WHAT THE TASK REQUIRES –
The exercise asks you to copy every line below in which "палок" appears.

Entries taken from a collection
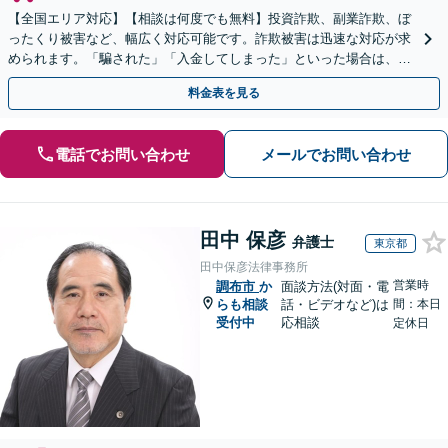
【全国エリア対応】【相談は何度でも無料】投資詐欺、副業詐欺、ぼ
ったくり被害など、幅広く対応可能です。詐欺被害は迅速な対応が求
められます。「騙された」「入金してしまった」といった場合は、お
早めにご相談ください。【電話・メール・WEB相談可】
料金表を見る
電話でお問い合わせ
メールでお問い合わせ
田中 保彦
弁護士
東京都
田中保彦法律事務所
営業時
調布市
か
面談方法(対面・電
らも相談
話・ビデオなど)は
間：本日
受付中
応相談
定休日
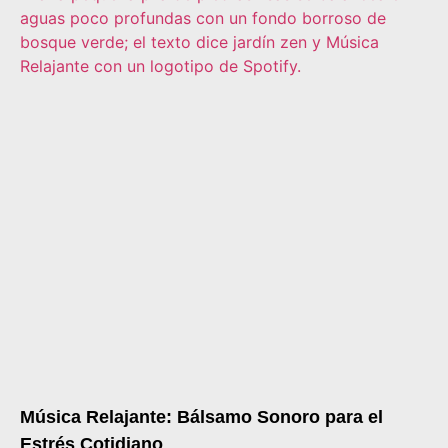
Música Relajante: Bálsamo Sonoro para el
Estrés Cotidiano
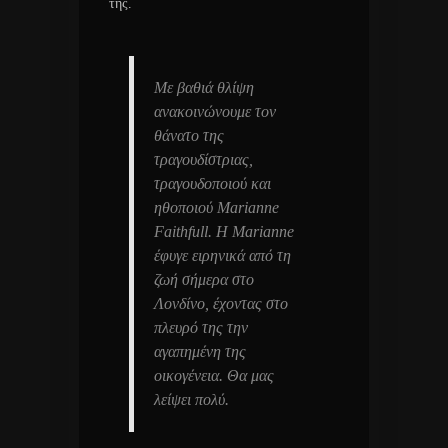
της.
Με βαθιά θλίψη
ανακοινώνουμε τον
θάνατο της
τραγουδίστριας,
τραγουδοποιού και
ηθοποιού Marianne
Faithfull. Η Marianne
έφυγε ειρηνικά από τη
ζωή σήμερα στο
Λονδίνο, έχοντας στο
πλευρό της την
αγαπημένη της
οικογένεια. Θα μας
λείψει πολύ.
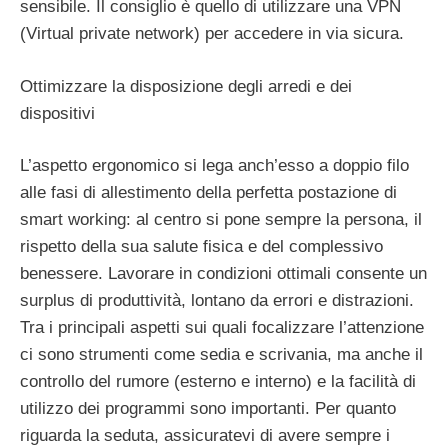
sensibile. Il consiglio è quello di utilizzare una VPN
(Virtual private network) per accedere in via sicura.
Ottimizzare la disposizione degli arredi e dei
dispositivi
L’aspetto ergonomico si lega anch’esso a doppio filo
alle fasi di allestimento della perfetta postazione di
smart working: al centro si pone sempre la persona, il
rispetto della sua salute fisica e del complessivo
benessere. Lavorare in condizioni ottimali consente un
surplus di produttività, lontano da errori e distrazioni.
Tra i principali aspetti sui quali focalizzare l’attenzione
ci sono strumenti come sedia e scrivania, ma anche il
controllo del rumore (esterno e interno) e la facilità di
utilizzo dei programmi sono importanti. Per quanto
riguarda la seduta, assicuratevi di avere sempre i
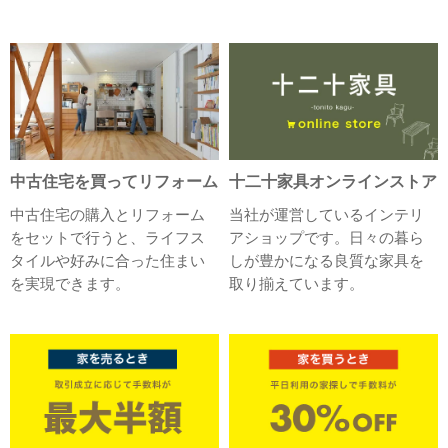
中古住宅を買ってリフォーム
十二十家具オンラインストア
中古住宅の購入とリフォーム
当社が運営しているインテリ
をセットで行うと、ライフス
アショップです。日々の暮ら
タイルや好みに合った住まい
しが豊かになる良質な家具を
を実現できます。
取り揃えています。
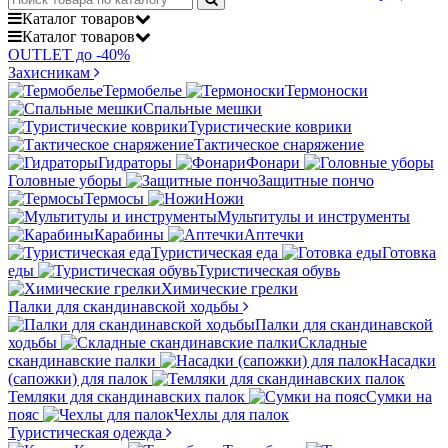
Каталог
товаров
Каталог
товаров
OUTLET до -40%
Захисникам
Термобелье
Термоноски
Спальные мешки
Туристические коврики
Тактическое снаряжение
Гидраторы
Фонари
Головные уборы
Защитные пончо
Термосы
Ножи
Мультитулы и инструменты
Карабины
Аптечки
Туристическая еда
Готовка
еды
Туристическая обувь
Химические грелки
Палки для скандинавской ходьбы
Палки для скандинавской
ходьбы
Складные
скандинавские палки
Насадки
(сапожки) для палок
Темляки для скандинавских палок
Сумки на
пояс
Чехлы для палок
Туристическая одежда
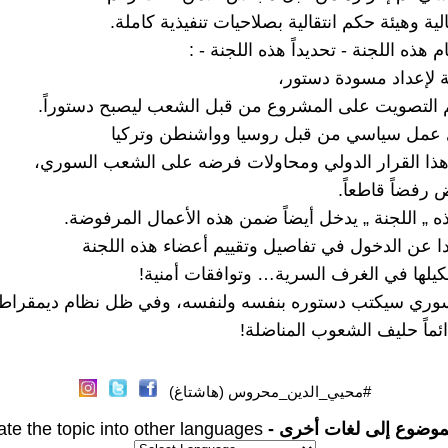
لية وهيئة حكم انتقالية بصلاحيات تنفيذية كاملة.
 هذه اللجنة - تحديداً هذه اللجنة - :
 لإعداد مسودة دستور،
 التصويت على المشروع من قبل الشعب ليصبح دستوراً.
ي عمل سياسي من قبل روسيا وواشنطن وتركيا
 هذا القرار الدولي ومحاولات فرضه على الشعب السوري،
رفضاً قاطعاً.
 „ اللجنة „ يدخل أيضاً ضمن هذه الأعمال المرفوضة.
ا عن الدخول في تفاصيل وتقييم أعضاء هذه اللجنة
كيلها في الغرف السرية… وتوافقات أمنية!
وري سيكتب دستوره بنفسه ولنفسه، وفي ظل نظام ديمقراط
ائماً حليف الشعوب المناضلة!
#محيي_الدين_محروس (هاشتاغ)
موضوع إلى لغات أخرى -
ate the topic into other languages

SOLUTION FOR THIS PROBLEM –
(сапожки) для палок
Темляки для скандинавских палок
Чехлы для палок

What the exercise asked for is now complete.